*** Raw data
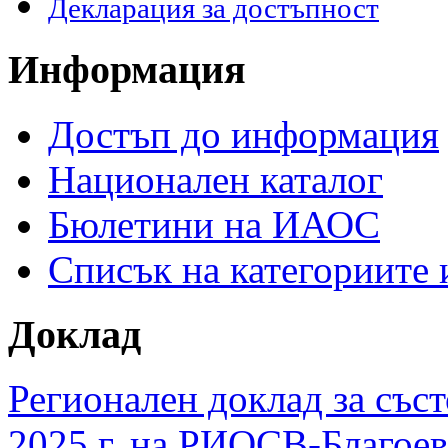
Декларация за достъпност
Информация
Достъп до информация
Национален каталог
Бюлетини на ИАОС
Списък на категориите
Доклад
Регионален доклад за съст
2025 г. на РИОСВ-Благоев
******
*** Raw data
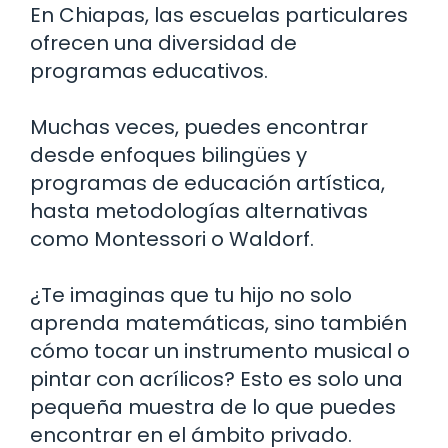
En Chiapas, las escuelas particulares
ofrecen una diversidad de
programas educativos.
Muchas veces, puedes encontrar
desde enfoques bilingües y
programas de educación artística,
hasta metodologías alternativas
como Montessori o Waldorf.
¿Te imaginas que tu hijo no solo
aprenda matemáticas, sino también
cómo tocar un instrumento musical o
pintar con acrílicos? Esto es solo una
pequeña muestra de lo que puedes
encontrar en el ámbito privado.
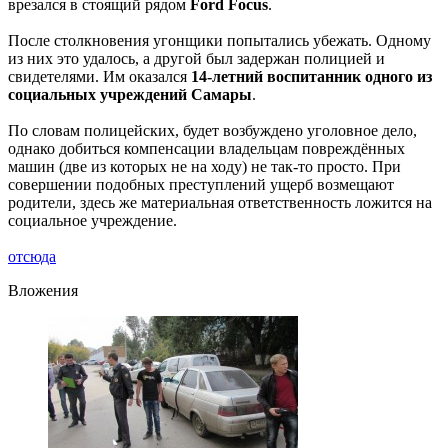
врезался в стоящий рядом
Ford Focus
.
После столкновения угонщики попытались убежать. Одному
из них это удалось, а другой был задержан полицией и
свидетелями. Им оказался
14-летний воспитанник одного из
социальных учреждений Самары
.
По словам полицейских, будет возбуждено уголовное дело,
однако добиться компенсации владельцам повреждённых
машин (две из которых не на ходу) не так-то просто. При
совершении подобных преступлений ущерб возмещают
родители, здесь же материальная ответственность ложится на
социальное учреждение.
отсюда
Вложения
******
*** Raw data
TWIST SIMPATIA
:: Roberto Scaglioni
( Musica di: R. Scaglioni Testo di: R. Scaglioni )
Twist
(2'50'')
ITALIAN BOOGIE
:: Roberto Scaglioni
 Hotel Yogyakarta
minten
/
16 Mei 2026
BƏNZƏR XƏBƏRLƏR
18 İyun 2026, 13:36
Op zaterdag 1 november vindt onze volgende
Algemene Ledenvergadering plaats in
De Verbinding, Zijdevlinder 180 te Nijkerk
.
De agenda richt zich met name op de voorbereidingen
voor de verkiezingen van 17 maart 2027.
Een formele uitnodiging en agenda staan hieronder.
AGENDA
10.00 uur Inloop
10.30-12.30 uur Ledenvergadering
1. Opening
******
Please show every line of the records that holds the word "Ledenvergadering".

Algemene Ledenvergadering plaats in
10.30-12.30 uur Ledenvergadering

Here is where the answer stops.